**Work request**
Search the records for the string "aplikace" and copy every line in which it appears.

**Given entries**
===============
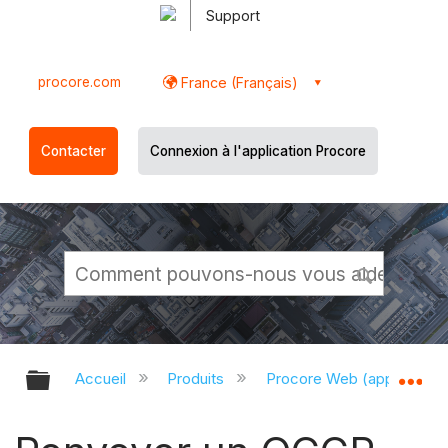
Support
procore.com
France (Français)
Contacter
Connexion à l'application Procore
Développer/réduire la hiérarchie g
Dé
Accueil
Produits
Procore Web (app.proco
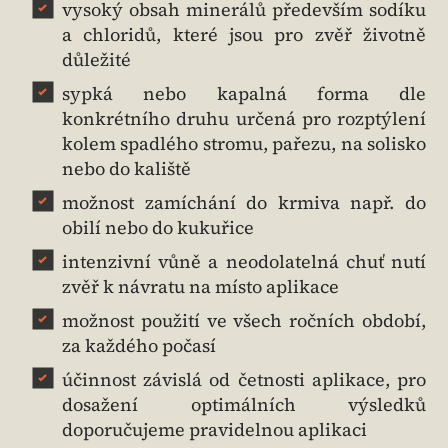
vysoký obsah minerálů především sodíku
a chloridů, které jsou pro zvěř životně
důležité
sypká nebo kapalná forma dle
konkrétního druhu určená pro rozptýlení
kolem spadlého stromu, pařezu, na solisko
nebo do kaliště
možnost zamíchání do krmiva např. do
obilí nebo do kukuřice
intenzivní vůně a neodolatelná chuť nutí
zvěř k návratu na místo aplikace
možnost použití ve všech ročních období,
za každého počasí
účinnost závislá od četnosti aplikace, pro
dosažení optimálních výsledků
doporučujeme pravidelnou aplikaci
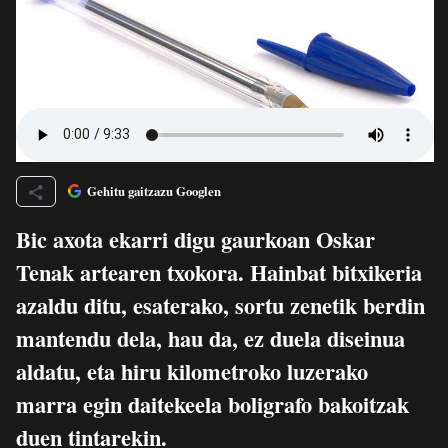
Gehitu gaitzazu Googlen
Bic axota ekarri digu gaurkoan Oskar
Tenak artearen txokora. Hainbat bitxikeria
azaldu ditu, esaterako, sortu zenetik berdin
mantendu dela, hau da, ez duela diseinua
aldatu, eta hiru kilometroko luzerako
marra egin daitekeela boligrafo bakoitzak
duen tintarekin.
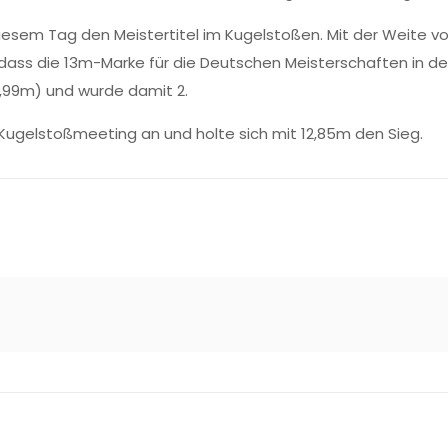
iesem Tag den Meistertitel im Kugelstoßen. Mit der Weite von
 dass die 13m-Marke für die Deutschen Meisterschaften in d
30,99m) und wurde damit 2.
Kugelstoßmeeting an und holte sich mit 12,85m den Sieg.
===============
**Answer below**
zvěř k návratu na místo aplikace
účinnost závislá od četnosti aplikace, pro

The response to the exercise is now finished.